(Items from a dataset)
● ● ● ●

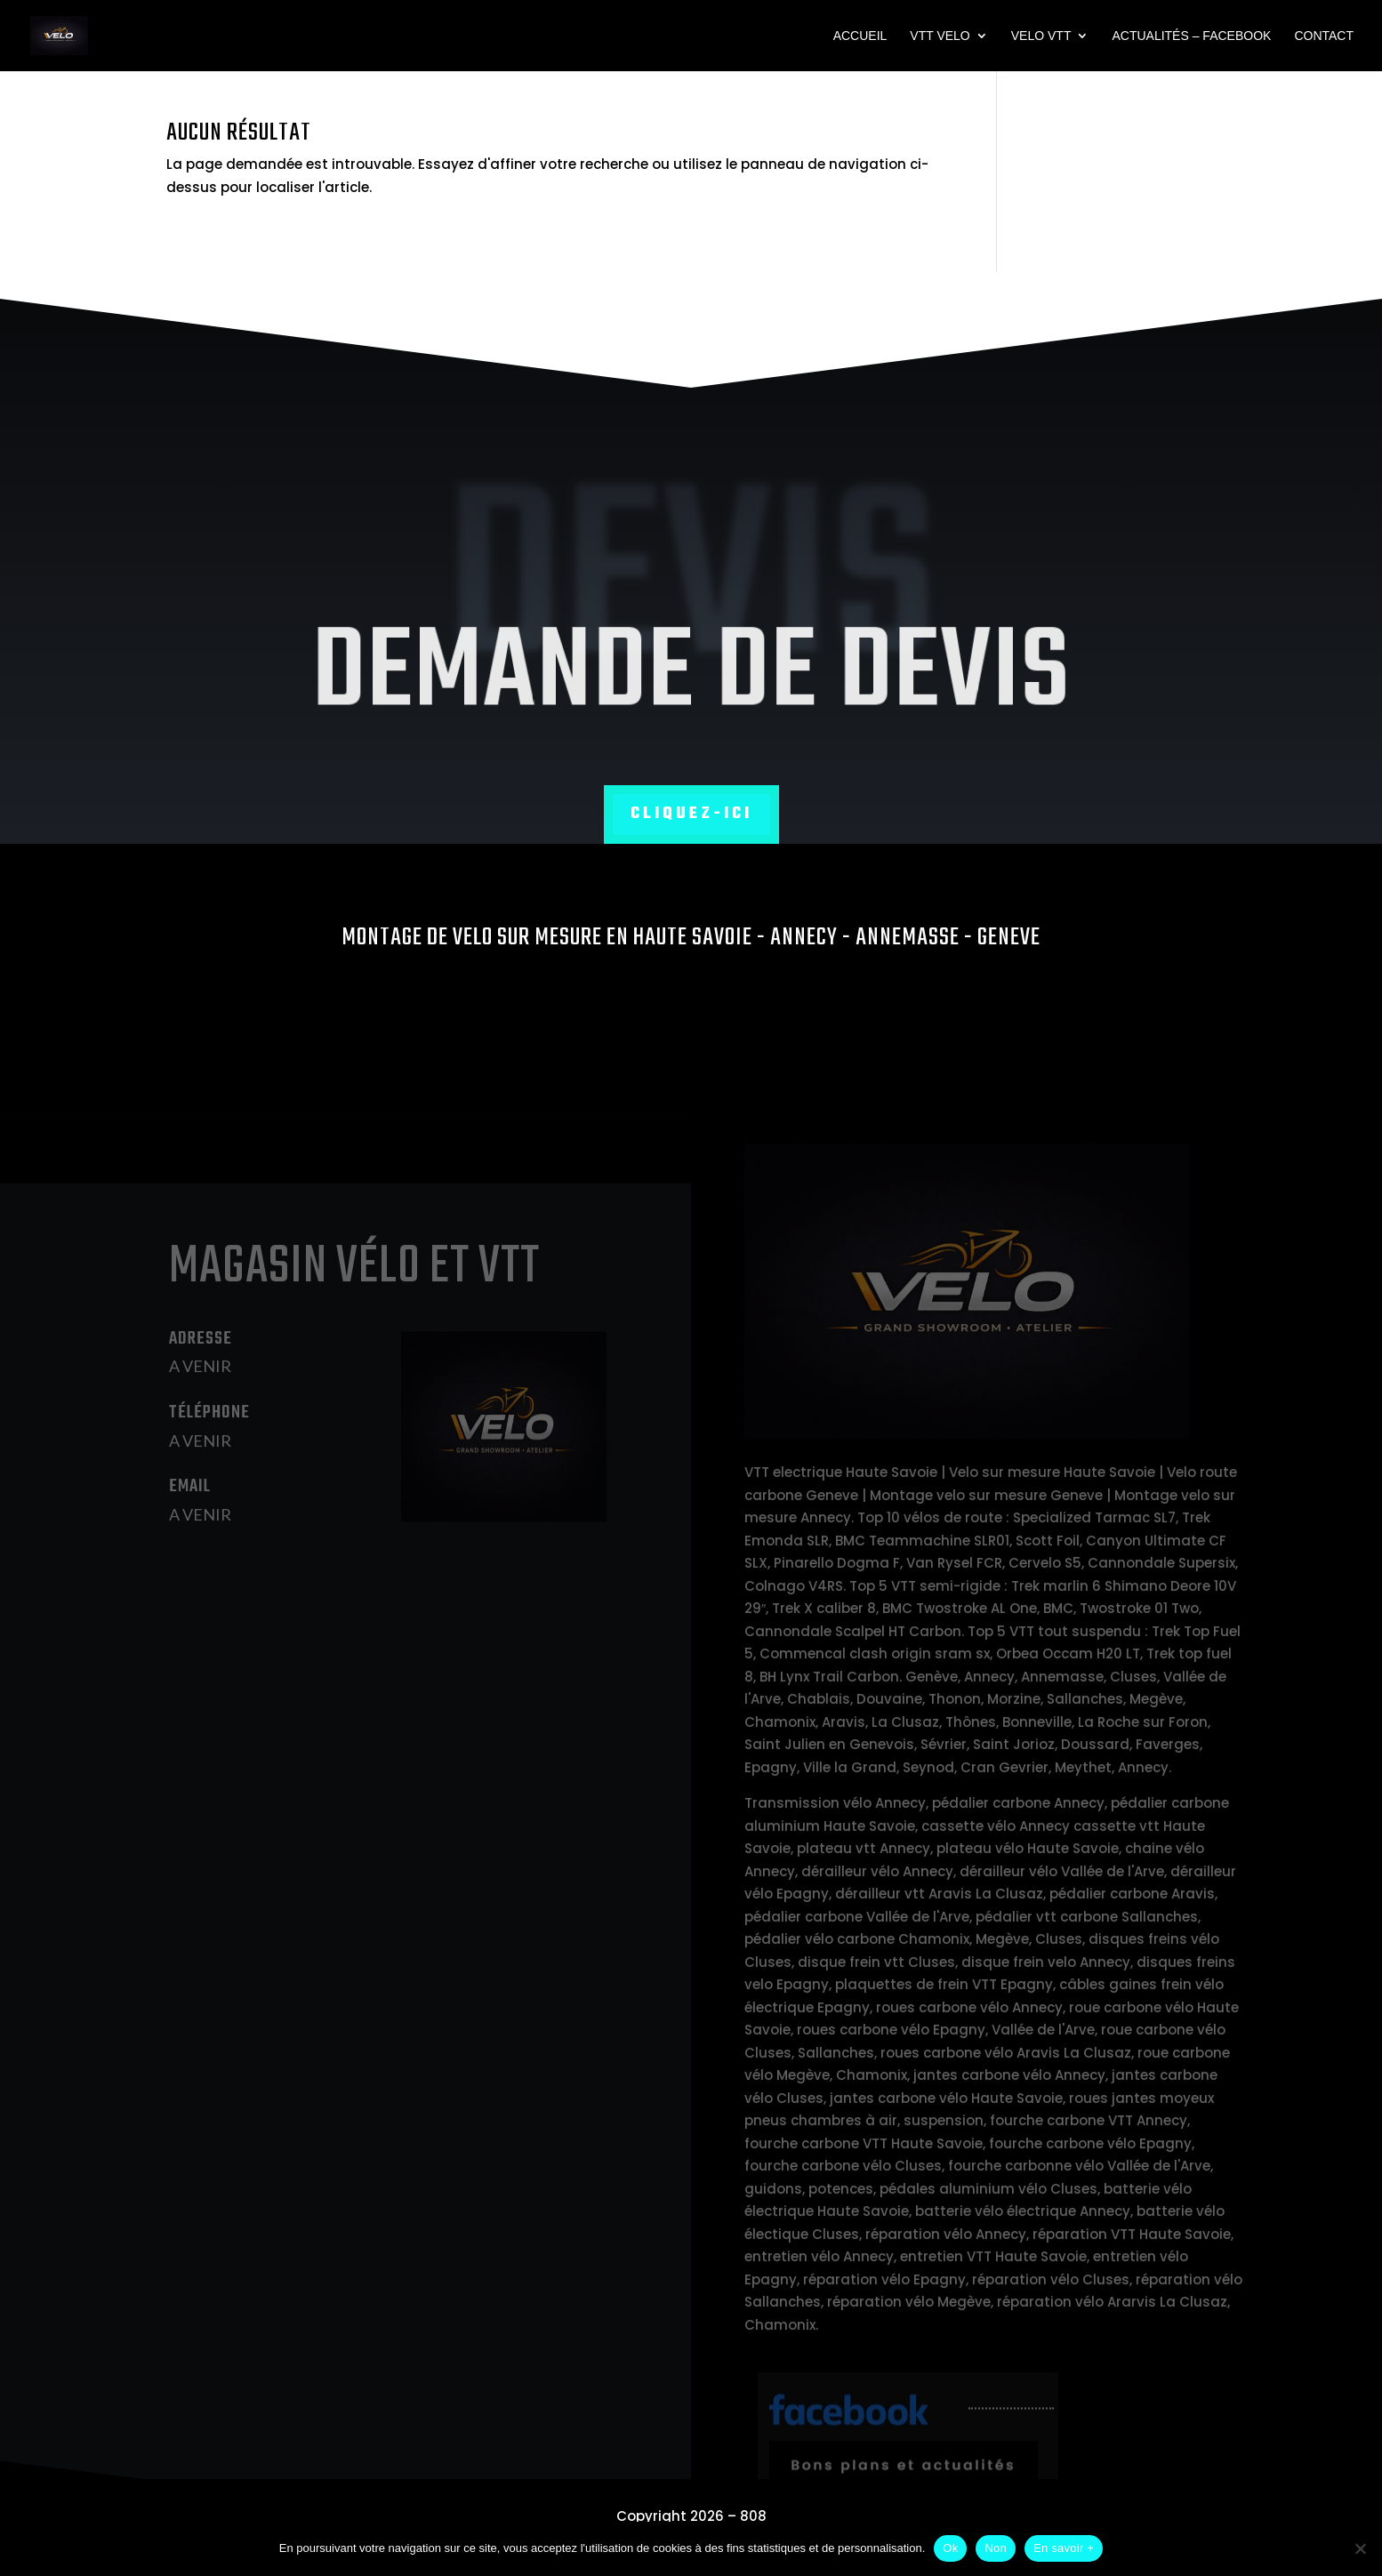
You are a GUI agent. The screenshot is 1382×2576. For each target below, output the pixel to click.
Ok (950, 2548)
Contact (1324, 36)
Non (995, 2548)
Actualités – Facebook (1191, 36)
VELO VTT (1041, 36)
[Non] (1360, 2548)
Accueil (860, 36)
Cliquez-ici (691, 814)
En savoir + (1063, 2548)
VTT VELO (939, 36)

● ● ● ●

__WHAT TO DO__. Your reply should restate the data above word for word and contain no pictures.

__EXERCISE OUTPUT__.
You are a GUI agent. The screenshot is 1382×2576. For each target below, output the pixel to click.
Ok (950, 2548)
Contact (1324, 36)
Non (995, 2548)
Actualités – Facebook (1191, 36)
VELO VTT (1041, 36)
[Non] (1360, 2548)
Accueil (860, 36)
Cliquez-ici (691, 814)
En savoir + (1063, 2548)
VTT VELO (939, 36)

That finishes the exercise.